In the last few months, Reid stirred up controversy by referring to Gen. Peter Pace, outgoing chairman of the Joint Chiefs of Staff, as "incompetent," saying Bush will be remembered as "the worst president we've ever had" and implying he views Iraq as a political wedge, saying, "We're going to pick up Senate seats as a result of this war."

But nothing compares to the furor Reid caused when he said in April, "This war is lost."

The comment caused such an uproar that Vice President Dick Cheney held a news conference to denounce Reid.

Reid has since qualified but not repudiated the statement. It has been explained as "shorthand" for the idea that military efforts can no longer save Iraq, but that a political solution is necessary, or that history will look back on this time and see that by 2007 it was already too late.

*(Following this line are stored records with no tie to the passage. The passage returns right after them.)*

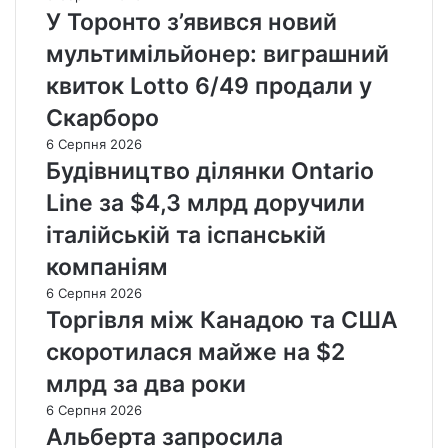
у
р
У Торонто з’явився новий
т
т
т
у
р
мультимільйонер: виграшний
и
р
и
:
и
квиток Lotto 6/49 продали у
ч
м
с
і
Скарборо
і
т
п
ж
і
6 Серпня 2026
і
н
в
Будівництво ділянки Ontario
д
а
м
в
Line за $4,3 млрд доручили
р
а
и
о
й
італійській та іспанській
щ
д
ж
и
компаніям
н
е
т
і
$
6 Серпня 2026
ь
п
8
Торгівля між Канадою та США
т
а
0
у
скоротилася майже на $2
с
з
р
а
а
млрд за два роки
и
ж
о
с
6 Серпня 2026
и
д
т
Альберта запросила
р
и
и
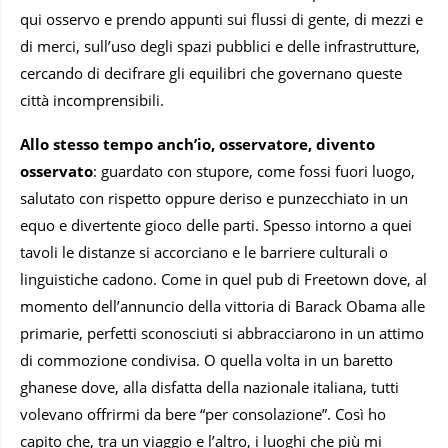
qui osservo e prendo appunti sui flussi di gente, di mezzi e
di merci, sull’uso degli spazi pubblici e delle infrastrutture,
cercando di decifrare gli equilibri che governano queste
città incomprensibili.
Allo stesso tempo anch’io, osservatore, divento
osservato
: guardato con stupore, come fossi fuori luogo,
salutato con rispetto oppure deriso e punzecchiato in un
equo e divertente gioco delle parti. Spesso intorno a quei
tavoli le distanze si accorciano e le barriere culturali o
linguistiche cadono. Come in quel pub di Freetown dove, al
momento dell’annuncio della vittoria di Barack Obama alle
primarie, perfetti sconosciuti si abbracciarono in un attimo
di commozione condivisa. O quella volta in un baretto
ghanese dove, alla disfatta della nazionale italiana, tutti
volevano offrirmi da bere “per consolazione”. Così ho
capito che, tra un viaggio e l’altro, i luoghi che più mi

Reid also says he will continue to say what's on his mind because he is a plainspoken guy -- "not scripted very well" -- with no plans to change.

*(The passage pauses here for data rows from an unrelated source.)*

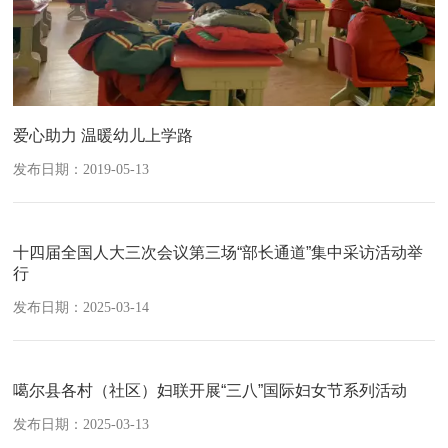
爱心助力 温暖幼儿上学路
发布日期：2019-05-13
十四届全国人大三次会议第三场“部长通道”集中采访活动举
行
发布日期：2025-03-14
噶尔县各村（社区）妇联开展“三八”国际妇女节系列活动
发布日期：2025-03-13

But the gaffe, which prompted Washington Post columnist David Broder to call Reid an "embarrassment," "amateurish" and "inept," will not go away. It continues to be brought up as proof of Democrats' purported defeatism.

Sen. John Ensign, R-Nev., has a policy of not criticizing Reid by name, but he says the Democrats' moves to end the war legislatively "have been incredibly irresponsible" and "demoralize our troops."

Ensign said Democrats are in a position of hoping, for political reasons, for failure in Iraq.

"I'm praying for our country's sake that things go better in Iraq," Ensign said. "I think it helps our party, but I'm much more concerned about it for our country. I like the fact that I'm hoping for good things for our country that happen to benefit us (Republicans) politically. I'm not sure the other side can say the same."

Ensign criticized Democrats for speculating about future moves in Iraq before Petraeus makes his report.

"We need to see what General Petraeus, in the report, in the conclusions, in the recommendations, says in September," Ensign said. "Everybody's speculating. I don't think the other side is being responsible. They're playing politics while we're at war, and I think it's wrong."

Jack Reed said the Democrats' goals haven't changed.

"Frankly, I don't think we have to wait to hear from General Petraeus," Reed said. "I was in Baghdad recently, and I think there's not more he's going to tell us that we didn't know then. But to move forward with changing policy, the reality is, we need Republican support, and they say they want to wait for the report from General Petraeus. ... We're not waiting."

Reid said he expects Petraeus to point to signs of limited progress, such as increased security in Iraq's Anbar province. But pacification in one part of the country has only "pushed the bad people" to northern Iraq, Reid said, and the fact remains that American troops are the No. 1 target of al-Qaida forces in Iraq.

"Getting Americans out of Iraq will lead to more stability," Reid said. "In Iraq, we have American troops trying to protect the Sunnis, the Shias and the Kurds, and we have every one of those groups trying to kill our soldiers. Al-Qaida, which is mainly made up of outside people, who is their No. 1 enemy? It's the United States. ... So let's get us out of there, and leave a contingency dealing with counterterrorism, force protection and continual training of Iraqis."

Reid acknowledged the Iraqi factions are also fighting one another, but said they will settle their differences once the Americans are gone, perhaps by dividing into a three-part federation with a weak central government, as Biden has long suggested.

"It's time they took over their own country," Reid said. "It'll take a little time, but it will stabilize."

Reid said he is waiting to hear what Petraeus says, but "I think we're back where we have to set a timeline to get our troops out of there. I think that we have to have a redeployment of our troops within the next 60 to 90 days."

Reid is hoping more Republicans will cross party lines to support a timeline. If not, he is considering other alternatives.

"Each day that goes by, quite frankly, is a day less that we have to deal with the Bush administration," he said.

But Reid said he is not resigned to waiting Bush out.

"We're going to continue to push. It's not going to be a wait without focusing on the failures in Iraq."